Pharmacokinetics Flashcards
What is Pharmacokinetics
What the body does to the drug
Concepts of Pharmacokinetics a drug has to be
Name 5
Available in a suitable form; Administered by an appropriate route; Absorbed and distributed – effect; Metabolised; and then Excreted
Name 4 stages of a drug in the body
Absorption
Distribution
Metabolism
Excretion
Name the two factors of absorption
Physiological
Physico-chemical
Describe the Physiological factors of absorption
Time of arrival and contact time at the absorption site.
Total surface area for absorption
Blood flow to the absorbing site
Describe the Physio-chemical factors of absorption
Solubility- how soluble the drug is in body fluids
Chemical stability- will it break down readily
Lipid to water partition coefficient- is it more fat-soluble than water-soluble
Degree of ionisation- chemical charge
Name the factors affecting the distribution
blood flow,
tissue mass
partition coefficient between blood and tissues
Describe protein binding
Plasma proteins such as albumin can bind drug molecules. Drugs bound to plasma proteins are pharmacologically inert, only free drugs are active.
Name a drug that can be displaced from plasma binding by another drug
Warfarin can be displaced by aspirin
What must a drug be to cross the blood-brain barrier
Highly lipid-soluble (lipophilic)
How many phases of metabolism are there?
There are 2
First pass (Oxidation)
Second pass (Conjugation)
Describe First Pass Metabolism
The drug is absorbed from the GI tract and passes via the portal vein into the liver where some drugs are metabolised. Sometimes the result of first pass metabolism means that only a proportion of the drug reaches the circulation.

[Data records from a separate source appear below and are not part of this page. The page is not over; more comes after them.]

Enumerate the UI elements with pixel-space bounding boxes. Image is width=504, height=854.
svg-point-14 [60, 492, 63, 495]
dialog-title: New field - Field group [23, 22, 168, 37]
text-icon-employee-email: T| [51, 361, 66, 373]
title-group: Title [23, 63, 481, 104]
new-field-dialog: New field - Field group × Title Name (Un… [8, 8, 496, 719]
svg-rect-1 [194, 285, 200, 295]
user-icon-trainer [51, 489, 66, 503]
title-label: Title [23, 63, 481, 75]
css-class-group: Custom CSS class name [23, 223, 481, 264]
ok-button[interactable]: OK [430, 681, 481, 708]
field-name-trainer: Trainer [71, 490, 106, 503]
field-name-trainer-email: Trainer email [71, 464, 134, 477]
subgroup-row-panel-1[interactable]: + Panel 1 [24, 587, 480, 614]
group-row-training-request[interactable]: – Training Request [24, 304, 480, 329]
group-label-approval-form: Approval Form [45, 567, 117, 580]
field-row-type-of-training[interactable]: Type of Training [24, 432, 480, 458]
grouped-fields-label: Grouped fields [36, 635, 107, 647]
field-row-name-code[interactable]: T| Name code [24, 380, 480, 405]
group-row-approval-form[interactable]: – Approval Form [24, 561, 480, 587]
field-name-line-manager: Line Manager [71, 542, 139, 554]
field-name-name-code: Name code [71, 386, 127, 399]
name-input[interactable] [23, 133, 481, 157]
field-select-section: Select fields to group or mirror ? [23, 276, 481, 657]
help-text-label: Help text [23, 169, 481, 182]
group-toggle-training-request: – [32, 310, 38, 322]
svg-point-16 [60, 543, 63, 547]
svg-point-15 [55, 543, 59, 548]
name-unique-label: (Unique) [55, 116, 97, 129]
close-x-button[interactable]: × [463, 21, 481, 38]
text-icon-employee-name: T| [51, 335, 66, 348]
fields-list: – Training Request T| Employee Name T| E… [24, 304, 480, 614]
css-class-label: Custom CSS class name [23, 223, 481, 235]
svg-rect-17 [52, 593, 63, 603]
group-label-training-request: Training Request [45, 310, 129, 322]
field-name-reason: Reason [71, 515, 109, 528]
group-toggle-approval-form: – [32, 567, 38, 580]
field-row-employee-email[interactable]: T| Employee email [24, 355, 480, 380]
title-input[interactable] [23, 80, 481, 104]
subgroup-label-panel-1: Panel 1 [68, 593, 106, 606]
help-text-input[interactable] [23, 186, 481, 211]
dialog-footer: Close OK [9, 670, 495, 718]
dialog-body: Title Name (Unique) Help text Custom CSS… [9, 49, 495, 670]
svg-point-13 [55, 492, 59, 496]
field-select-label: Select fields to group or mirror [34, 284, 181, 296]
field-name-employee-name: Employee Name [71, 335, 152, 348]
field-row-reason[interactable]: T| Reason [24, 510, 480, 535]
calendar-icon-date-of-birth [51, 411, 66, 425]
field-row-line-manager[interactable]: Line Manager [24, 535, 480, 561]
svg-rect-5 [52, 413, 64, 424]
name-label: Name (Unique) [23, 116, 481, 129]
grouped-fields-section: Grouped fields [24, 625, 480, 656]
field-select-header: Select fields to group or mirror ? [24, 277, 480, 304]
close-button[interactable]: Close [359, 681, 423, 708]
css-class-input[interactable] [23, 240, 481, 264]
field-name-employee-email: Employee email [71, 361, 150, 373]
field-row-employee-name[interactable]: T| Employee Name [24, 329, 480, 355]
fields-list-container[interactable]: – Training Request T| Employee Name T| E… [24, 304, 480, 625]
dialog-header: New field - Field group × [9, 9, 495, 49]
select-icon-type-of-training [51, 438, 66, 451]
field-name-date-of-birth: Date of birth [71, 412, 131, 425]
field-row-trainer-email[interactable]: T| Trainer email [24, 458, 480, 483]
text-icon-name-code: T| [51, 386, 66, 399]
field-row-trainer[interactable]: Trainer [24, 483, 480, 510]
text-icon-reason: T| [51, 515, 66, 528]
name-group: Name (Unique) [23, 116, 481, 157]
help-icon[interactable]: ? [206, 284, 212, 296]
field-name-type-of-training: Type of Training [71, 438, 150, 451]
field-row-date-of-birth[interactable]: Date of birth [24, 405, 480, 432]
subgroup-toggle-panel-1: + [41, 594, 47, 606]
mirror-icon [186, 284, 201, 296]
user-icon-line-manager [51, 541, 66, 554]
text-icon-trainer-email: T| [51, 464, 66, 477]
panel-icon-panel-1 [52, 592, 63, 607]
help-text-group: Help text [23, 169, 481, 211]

First pass metabolism can occur in the gut and the liver. For example, first pass metabolism occurs in the gut for benzylpenicillin and insulin and in the liver for propranolol, lignocane, chloromethiasole and GTN.

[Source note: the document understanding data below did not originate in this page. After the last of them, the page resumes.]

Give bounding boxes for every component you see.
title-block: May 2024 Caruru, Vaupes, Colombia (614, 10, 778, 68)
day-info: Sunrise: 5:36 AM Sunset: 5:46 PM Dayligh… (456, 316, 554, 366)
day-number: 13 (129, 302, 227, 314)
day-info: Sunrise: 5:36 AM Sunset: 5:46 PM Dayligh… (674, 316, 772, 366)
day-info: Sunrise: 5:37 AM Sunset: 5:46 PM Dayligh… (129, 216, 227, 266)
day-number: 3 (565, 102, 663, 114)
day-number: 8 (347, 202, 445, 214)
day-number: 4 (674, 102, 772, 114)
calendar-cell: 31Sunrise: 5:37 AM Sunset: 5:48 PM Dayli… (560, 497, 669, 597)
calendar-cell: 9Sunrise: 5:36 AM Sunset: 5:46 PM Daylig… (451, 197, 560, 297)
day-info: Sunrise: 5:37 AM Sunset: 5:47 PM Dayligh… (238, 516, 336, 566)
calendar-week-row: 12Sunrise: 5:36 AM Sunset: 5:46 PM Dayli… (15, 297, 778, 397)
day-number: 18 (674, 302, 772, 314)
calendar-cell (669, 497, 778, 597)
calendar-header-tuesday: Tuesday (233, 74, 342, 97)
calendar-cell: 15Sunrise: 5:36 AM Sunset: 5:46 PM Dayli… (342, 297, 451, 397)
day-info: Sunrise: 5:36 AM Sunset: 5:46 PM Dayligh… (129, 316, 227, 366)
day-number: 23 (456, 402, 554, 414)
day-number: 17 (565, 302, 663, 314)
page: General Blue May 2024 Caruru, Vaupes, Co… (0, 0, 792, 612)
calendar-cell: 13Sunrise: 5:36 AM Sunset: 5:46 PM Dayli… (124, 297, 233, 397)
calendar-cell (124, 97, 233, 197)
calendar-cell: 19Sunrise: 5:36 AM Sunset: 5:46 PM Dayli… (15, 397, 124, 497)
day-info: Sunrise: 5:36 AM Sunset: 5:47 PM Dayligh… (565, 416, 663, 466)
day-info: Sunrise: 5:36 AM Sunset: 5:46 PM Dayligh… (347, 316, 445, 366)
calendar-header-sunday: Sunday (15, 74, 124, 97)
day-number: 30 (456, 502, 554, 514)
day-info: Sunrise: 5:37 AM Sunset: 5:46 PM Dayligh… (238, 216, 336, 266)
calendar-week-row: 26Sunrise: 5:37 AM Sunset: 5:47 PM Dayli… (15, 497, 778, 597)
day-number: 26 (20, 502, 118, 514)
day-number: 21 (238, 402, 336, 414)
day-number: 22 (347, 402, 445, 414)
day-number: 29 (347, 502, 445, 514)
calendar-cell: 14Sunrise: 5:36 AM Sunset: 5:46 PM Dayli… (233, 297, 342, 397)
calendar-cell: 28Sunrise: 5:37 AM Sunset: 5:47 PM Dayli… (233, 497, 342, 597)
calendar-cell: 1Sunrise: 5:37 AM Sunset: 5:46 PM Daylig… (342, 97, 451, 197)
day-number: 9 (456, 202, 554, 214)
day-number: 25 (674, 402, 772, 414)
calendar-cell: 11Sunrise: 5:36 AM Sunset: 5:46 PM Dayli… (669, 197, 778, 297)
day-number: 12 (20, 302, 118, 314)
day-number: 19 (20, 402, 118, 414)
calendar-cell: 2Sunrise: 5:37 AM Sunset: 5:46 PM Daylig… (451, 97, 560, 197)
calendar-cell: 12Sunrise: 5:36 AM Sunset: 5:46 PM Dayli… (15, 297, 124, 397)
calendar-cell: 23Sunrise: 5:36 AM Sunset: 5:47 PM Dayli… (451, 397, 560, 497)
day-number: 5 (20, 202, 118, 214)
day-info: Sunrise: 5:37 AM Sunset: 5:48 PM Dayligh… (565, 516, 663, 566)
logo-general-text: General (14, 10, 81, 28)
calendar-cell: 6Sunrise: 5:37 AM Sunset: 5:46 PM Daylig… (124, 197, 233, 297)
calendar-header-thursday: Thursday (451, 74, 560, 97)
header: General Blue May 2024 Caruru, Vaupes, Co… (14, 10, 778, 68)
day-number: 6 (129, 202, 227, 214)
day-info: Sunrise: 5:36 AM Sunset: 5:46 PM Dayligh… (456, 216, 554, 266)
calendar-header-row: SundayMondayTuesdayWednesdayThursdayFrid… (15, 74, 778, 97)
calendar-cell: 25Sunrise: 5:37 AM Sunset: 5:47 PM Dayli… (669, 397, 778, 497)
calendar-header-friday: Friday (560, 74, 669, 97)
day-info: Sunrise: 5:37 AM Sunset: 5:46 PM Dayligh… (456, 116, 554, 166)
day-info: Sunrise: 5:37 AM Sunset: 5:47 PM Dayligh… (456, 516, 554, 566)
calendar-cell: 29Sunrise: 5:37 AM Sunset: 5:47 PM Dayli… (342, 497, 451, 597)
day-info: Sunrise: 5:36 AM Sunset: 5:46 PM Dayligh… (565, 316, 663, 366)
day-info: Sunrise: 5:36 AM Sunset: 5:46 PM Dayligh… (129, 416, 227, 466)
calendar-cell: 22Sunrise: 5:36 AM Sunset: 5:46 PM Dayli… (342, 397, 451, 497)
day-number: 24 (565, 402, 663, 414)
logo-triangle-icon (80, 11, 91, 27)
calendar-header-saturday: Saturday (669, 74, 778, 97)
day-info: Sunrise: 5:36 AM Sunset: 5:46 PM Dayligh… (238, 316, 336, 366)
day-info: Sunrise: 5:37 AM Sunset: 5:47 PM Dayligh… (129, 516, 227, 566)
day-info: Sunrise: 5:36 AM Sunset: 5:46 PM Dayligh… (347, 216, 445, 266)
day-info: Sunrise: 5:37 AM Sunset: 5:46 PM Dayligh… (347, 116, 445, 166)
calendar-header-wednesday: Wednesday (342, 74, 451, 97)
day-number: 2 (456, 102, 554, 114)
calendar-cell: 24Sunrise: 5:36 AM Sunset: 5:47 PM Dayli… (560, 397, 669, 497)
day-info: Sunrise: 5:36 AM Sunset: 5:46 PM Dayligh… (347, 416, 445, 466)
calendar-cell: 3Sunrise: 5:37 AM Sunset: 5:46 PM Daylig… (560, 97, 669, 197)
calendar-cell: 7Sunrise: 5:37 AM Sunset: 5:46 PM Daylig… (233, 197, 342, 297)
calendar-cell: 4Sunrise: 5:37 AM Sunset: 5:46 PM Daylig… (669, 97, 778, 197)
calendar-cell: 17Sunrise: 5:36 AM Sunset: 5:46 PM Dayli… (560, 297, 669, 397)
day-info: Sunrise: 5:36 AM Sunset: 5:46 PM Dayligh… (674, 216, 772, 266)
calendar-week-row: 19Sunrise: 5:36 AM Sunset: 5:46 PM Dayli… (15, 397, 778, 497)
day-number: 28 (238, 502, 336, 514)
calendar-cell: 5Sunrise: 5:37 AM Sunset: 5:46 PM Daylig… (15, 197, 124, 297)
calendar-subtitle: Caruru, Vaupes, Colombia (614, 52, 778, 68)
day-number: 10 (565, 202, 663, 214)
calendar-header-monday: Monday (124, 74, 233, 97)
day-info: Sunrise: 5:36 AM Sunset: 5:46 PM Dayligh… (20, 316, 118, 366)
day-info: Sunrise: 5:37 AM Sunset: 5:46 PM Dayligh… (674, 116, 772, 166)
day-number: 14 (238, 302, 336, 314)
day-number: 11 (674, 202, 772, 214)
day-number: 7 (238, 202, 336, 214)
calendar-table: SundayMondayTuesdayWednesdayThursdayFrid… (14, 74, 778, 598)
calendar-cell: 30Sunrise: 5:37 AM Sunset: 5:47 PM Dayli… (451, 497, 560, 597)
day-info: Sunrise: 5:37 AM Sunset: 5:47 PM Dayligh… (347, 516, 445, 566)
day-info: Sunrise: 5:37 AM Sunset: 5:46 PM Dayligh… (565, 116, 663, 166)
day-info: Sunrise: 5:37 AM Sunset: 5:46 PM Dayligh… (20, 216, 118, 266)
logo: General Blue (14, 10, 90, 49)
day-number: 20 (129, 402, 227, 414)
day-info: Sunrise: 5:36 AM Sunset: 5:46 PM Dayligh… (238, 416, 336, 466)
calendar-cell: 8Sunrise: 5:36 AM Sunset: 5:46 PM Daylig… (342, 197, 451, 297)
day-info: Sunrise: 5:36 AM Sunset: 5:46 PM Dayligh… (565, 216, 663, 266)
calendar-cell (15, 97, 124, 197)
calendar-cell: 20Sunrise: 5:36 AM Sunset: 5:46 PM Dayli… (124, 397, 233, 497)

Describe Second phase Metabolism
The reactive metabolite is conjugated with another substance which is more water-soluble to allow it to be excreted
Describe renal excretion
Glomerular filtration;
Active secretion of ionised drugs into the proximal tubule;
In the distal tubule there is passive absorption and excretion of unionised drugs according to a concentration gradient
What is time to onset?
The time it takes for a drug to reach its site of action at a concentration necessary for it to work
What is duration of effect?
The time interval where the concentration of drug at its site of action is above its therapeutic concentration – may be prolonged in the elderly or people with poor liver or kidney function
What is First Pass metabolism?
when a drug is completely destroyed in the stomach before being absorbed, or when it is metabolised by the liver before reaching the systemic circulation
What is half-life?
the time it takes for the peak concentration of a drug in the plasma to reduce by half
What is steady-state?
when drug going into the body = drug going out, achieved after 5 half-lives
What is clearance?
a measurement of a person’s ability to metabolise and excrete a drug, or how quickly a drug is ‘cleared’ from the blood, affected by renal function, blood pressure and urine pH
What is bioavailabily?
the fraction or %age of an administered drug that reaches the systemic circulation after absorption unless given IV where it is 100% of the administered dose
Define polypharmacy
A patient on FOUR or more medications
What is volume of distribution?
that volume of plasma in which the total amount of drug in the body would need to be dissolved in order to reflect the drug concentration in the plasma
Describe pharmacokinetic drug interactions
occurs when one drug alters the absorption, protein binding, metabolism or excretion of another leading to altered bioavailability of the drug to have its pharmacological effect.